Transcribe every line of the material below without change, apart from dropping the pictures.

━━━━━━━━━━

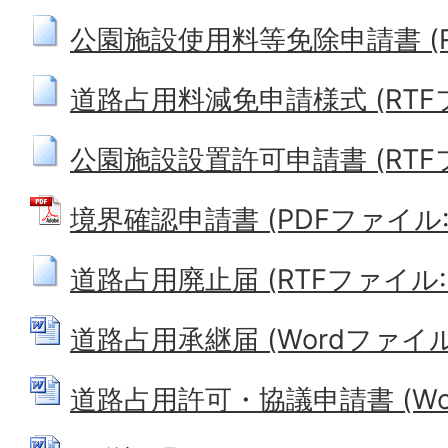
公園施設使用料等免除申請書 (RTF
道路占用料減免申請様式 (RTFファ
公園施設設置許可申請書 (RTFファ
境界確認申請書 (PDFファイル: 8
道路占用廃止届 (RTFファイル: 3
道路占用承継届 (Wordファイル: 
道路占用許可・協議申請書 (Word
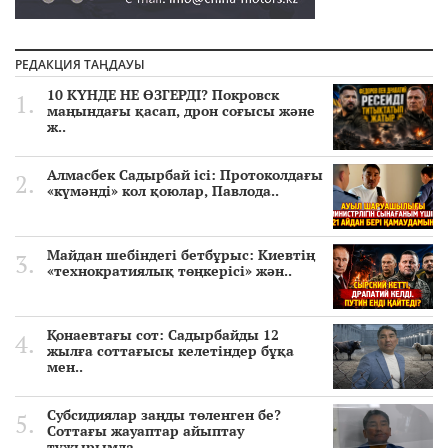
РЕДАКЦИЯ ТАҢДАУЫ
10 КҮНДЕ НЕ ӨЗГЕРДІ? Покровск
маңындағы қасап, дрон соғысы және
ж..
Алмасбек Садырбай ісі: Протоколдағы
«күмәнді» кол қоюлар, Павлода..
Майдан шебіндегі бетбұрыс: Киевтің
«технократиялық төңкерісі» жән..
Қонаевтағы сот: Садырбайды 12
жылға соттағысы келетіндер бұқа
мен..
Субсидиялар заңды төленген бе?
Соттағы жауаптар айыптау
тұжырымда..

━━━━━━━━━━

- _YOUR SOLUTION_:
公園施設使用料等免除申請書 (RTF
道路占用料減免申請様式 (RTFファ
公園施設設置許可申請書 (RTFファ
境界確認申請書 (PDFファイル: 8
道路占用廃止届 (RTFファイル: 3
道路占用承継届 (Wordファイル: 
道路占用許可・協議申請書 (Word
РЕДАКЦИЯ ТАҢДАУЫ
10 КҮНДЕ НЕ ӨЗГЕРДІ? Покровск
маңындағы қасап, дрон соғысы және
ж..
Алмасбек Садырбай ісі: Протоколдағы
«күмәнді» кол қоюлар, Павлода..
Майдан шебіндегі бетбұрыс: Киевтің
«технократиялық төңкерісі» жән..
Қонаевтағы сот: Садырбайды 12
жылға соттағысы келетіндер бұқа
мен..
Субсидиялар заңды төленген бе?
Соттағы жауаптар айыптау
тұжырымда..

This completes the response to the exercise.